• REQUIRED WORK: From the entries provided below, copy each line that contains the word "Artuklu".

(THE INPUT begins)

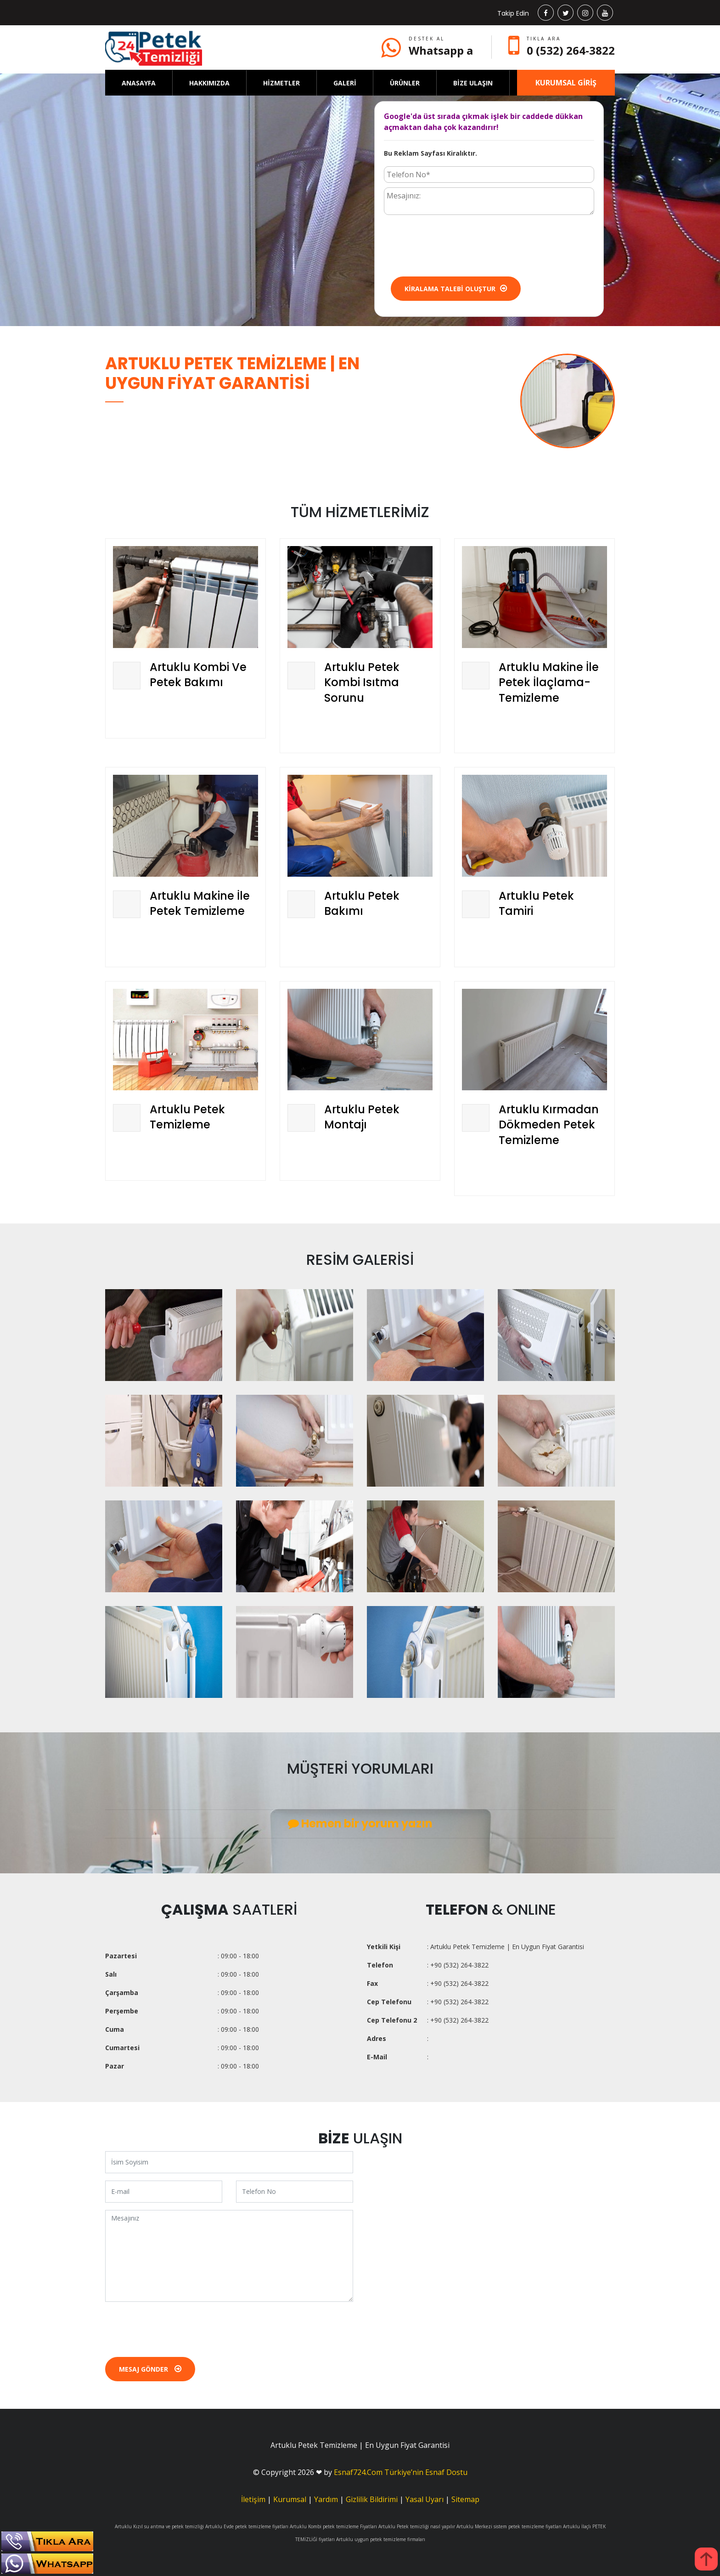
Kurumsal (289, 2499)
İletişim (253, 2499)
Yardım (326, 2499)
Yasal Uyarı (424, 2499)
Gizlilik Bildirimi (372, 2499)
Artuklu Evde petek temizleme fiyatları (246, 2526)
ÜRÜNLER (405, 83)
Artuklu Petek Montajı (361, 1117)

(THE INPUT ends)

• OUTPUT FOR THIS EXERCISE:
Artuklu Evde petek temizleme fiyatları (246, 2526)
Artuklu Petek Montajı (361, 1117)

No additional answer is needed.